The site is a storehouse of information about the history of the war and events going on this year to commemorate it. There’s even a discussion forum to create open dialogue about a number of topics like Dakota history, treaties, causes of the war, aftermath of the war and oral histories.
The historical society has also collected dozens of stories from Dakota people throughout Minnesota, the Midwest and Canada and has posted the interviews on the website.
“Oral history is a way for many cultures from around the world to remember and relay history throughout generations. Ancestors have passed down oral history for thousands of years and no one oral history is more valid than the other,” says the website. “They are the personal feelings and oral history of each person interviewed.
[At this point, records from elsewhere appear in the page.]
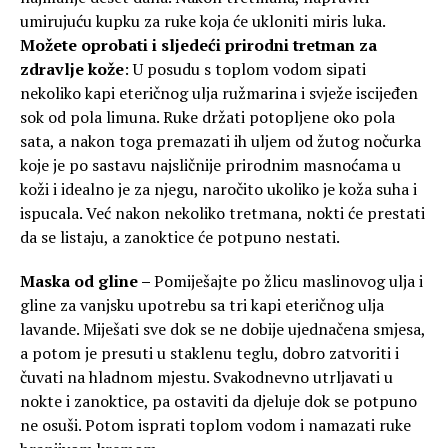
umirujuću kupku za ruke koja će ukloniti miris luka.
Možete oprobati i sljedeći prirodni tretman za
zdravlje kože
: U posudu s toplom vodom sipati
nekoliko kapi eteričnog ulja ružmarina i svježe iscijeđen
sok od pola limuna. Ruke držati potopljene oko pola
sata, a nakon toga premazati ih uljem od žutog nočurka
koje je po sastavu najsličnije prirodnim masnoćama u
koži i idealno je za njegu, naročito ukoliko je koža suha i
ispucala. Već nakon nekoliko tretmana, nokti će prestati
da se listaju, a zanoktice će potpuno nestati.
Maska od gline –
Pomiješajte po žlicu maslinovog ulja i
gline za vanjsku upotrebu sa tri kapi eteričnog ulja
lavande. Miješati sve dok se ne dobije ujednačena smjesa,
a potom je presuti u staklenu teglu, dobro zatvoriti i
čuvati na hladnom mjestu. Svakodnevno utrljavati u
nokte i zanoktice, pa ostaviti da djeluje dok se potpuno
ne osuši. Potom isprati toplom vodom i namazati ruke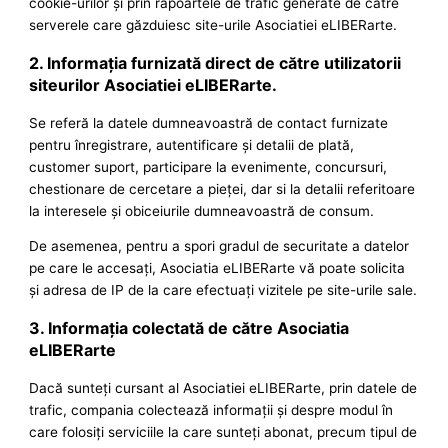
cookie-urilor şi prin rapoartele de trafic generate de către
serverele care găzduiesc site-urile Asociatiei eLIBERarte.
2. Informaţia furnizată direct de către utilizatorii
siteurilor Asociatiei eLIBERarte.
Se referă la datele dumneavoastră de contact furnizate
pentru înregistrare, autentificare şi detalii de plată,
customer suport, participare la evenimente, concursuri,
chestionare de cercetare a pieţei, dar si la detalii referitoare
la interesele şi obiceiurile dumneavoastră de consum.
De asemenea, pentru a spori gradul de securitate a datelor
pe care le accesaţi, Asociatia eLIBERarte vă poate solicita
şi adresa de IP de la care efectuaţi vizitele pe site-urile sale.
3. Informaţia colectată de către Asociatia
eLIBERarte
Dacă sunteţi cursant al Asociatiei eLIBERarte, prin datele de
trafic, compania colectează informaţii şi despre modul în
care folosiţi serviciile la care sunteţi abonat, precum tipul de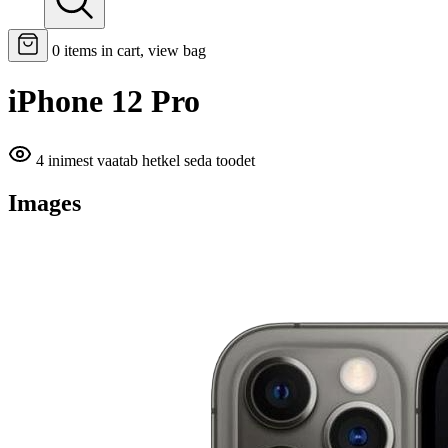
0
items in cart, view bag
iPhone 12 Pro
4 inimest vaatab hetkel seda toodet
Images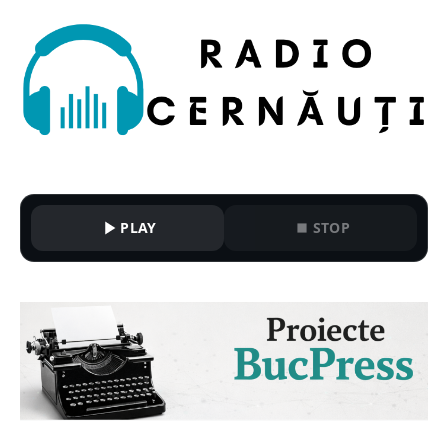
PLAY
STOP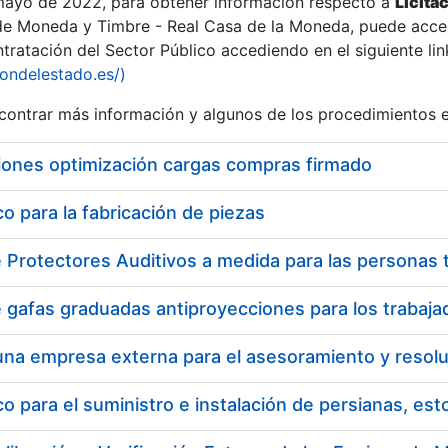
 mayo de 2022, para obtener información respecto a
Licita
de Moneda y Timbre - Real Casa de la Moneda, puede acced
ratación del Sector Público accediendo en el siguiente lin
iondelestado.es/)
ontrar más información y algunos de los procedimientos 
iones optimización cargas compras firmado
 para la fabricación de piezas
 para el suministro e instalación de persianas, es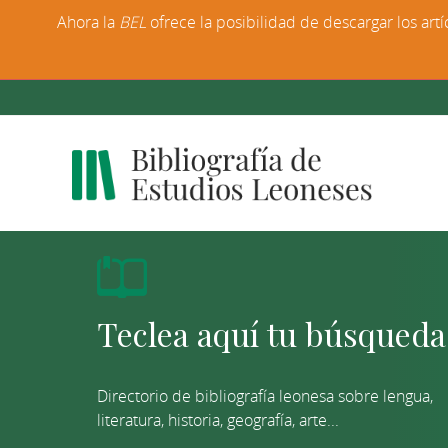
Ahora la
BEL
ofrece la posibilidad de descargar los artí
Directorio de bibliografía leonesa sobre lengua,
literatura, historia, geografía, arte...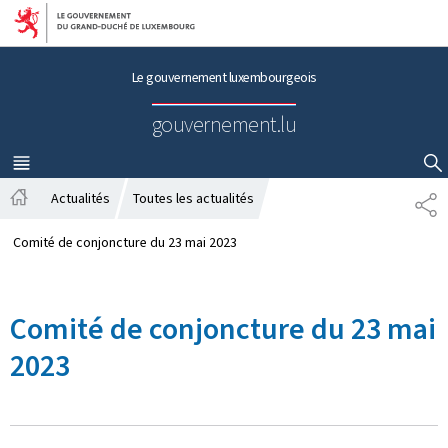
Aller au menu principal
Aller au contenu
Le gouvernement luxembourgeois
gouvernement.lu
MENU
PRINCIPAL
AFFICHER / MASQUER LA RECHERCHE
Actualités
Toutes les actualités
P
A
A
c
R
Comité de conjoncture du 23 mai 2023
c
T
u
A
e
G
Comité de conjoncture du 23 mai
i
E
l
2023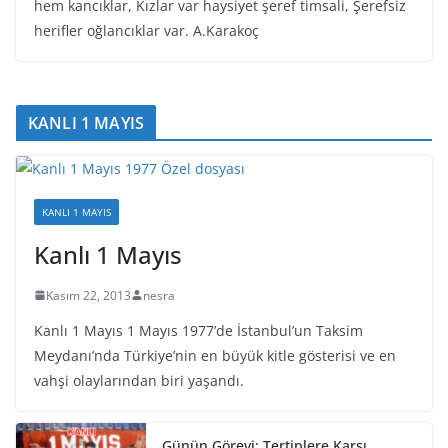
hem kancıklar, Kızlar var haysiyet şeref timsali, Şerefsiz
herifler oğlancıklar var. A.Karakoç
KANLI 1 MAYIS
KANLI 1 MAYIS
Kanlı 1 Mayıs
Kasım 22, 2013
nesra
Kanlı 1 Mayıs 1 Mayıs 1977’de İstanbul’un Taksim
Meydanı’nda Türkiye’nin en büyük kitle gösterisi ve en
vahşi olaylarından biri yaşandı.
Günün Görevi: Tertiplere Karşı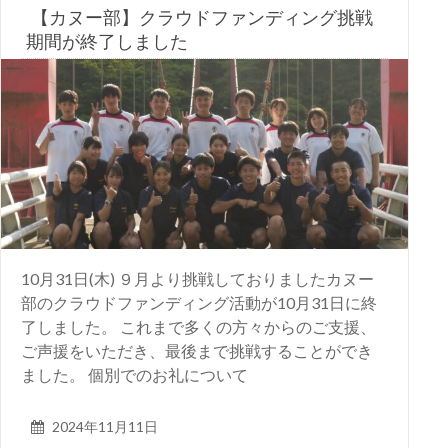
【カヌー部】クラウドファンディング挑戦
期間が終了しました
10月31日(木) ９月より挑戦しておりましたカヌー
部のクラウドファンディング活動が10月31日に終
了しました。 これまで多くの方々からのご支援、
ご声援をいただき、最後まで挑戦することができ
ました。 個別でのお礼について
2024年11月11日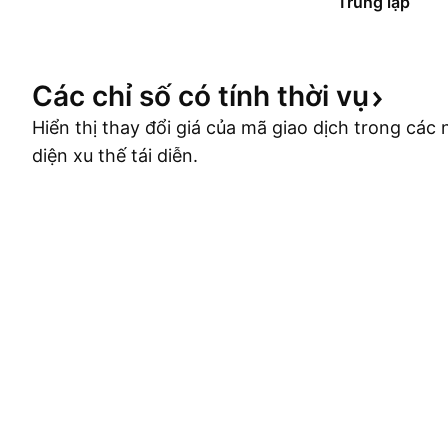
Trung lập
Các chỉ số có tính thời
vụ
Hiển thị thay đổi giá của mã giao dịch trong cá
diện xu thế tái diễn.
They are all honored and respected in a good way, with a good heart.”
To further its goal to reflect on the affects of the war, the society has also created an exhibition at the Minnesota History Center, which will run through June 30, 2013.
A number of other events will be going on throughout the year. Today begins the Legacy of Survival, which celebrates how the Dakota have held onto their culture.
On August 19 there will be an observance of the war at Ness Norwegian Lutheran Church, 24040 520 Avenue in Litchfield, Minnesota from 11 a.m. to 4:30 p.m. Dakota representatives will lead a ceremony of healing and Secretary of State Mark Ritchie and State Representative Dean Urdahl are scheduled to speak.
There are a number of events all the way through November. Check here for a full listing.
Minnesota Historical Society staff members are grateful to have had the opportunity to learn about this war and its aftermath.
“As a historical institution and as staff members, we are much the better, too, for our experiences in developing this year’s projects, many of which will have enduring value. We are deeply grateful to all who have given their time, shared their histories and views, and bared their emotions. This is much more than a year of remembrance and reflection. This is a journey into a shared future of continuing dialogue,” says Stephen Elliot, the society’s director and CEO on the website.
“Early on, someone suggested that the war was so tragic that we should not revisit it and its pain. Many others, though, recognized the enormous educational opportunity of tackling this work and pitched in to help. This war bore terrible consequences for the Dakota Oyate (Nation) and for the survivors of settlers who were killed; it inevitably shaped Minnesota, yet many know little about it. That is sad. The war is of enormous historical and current importance to all.”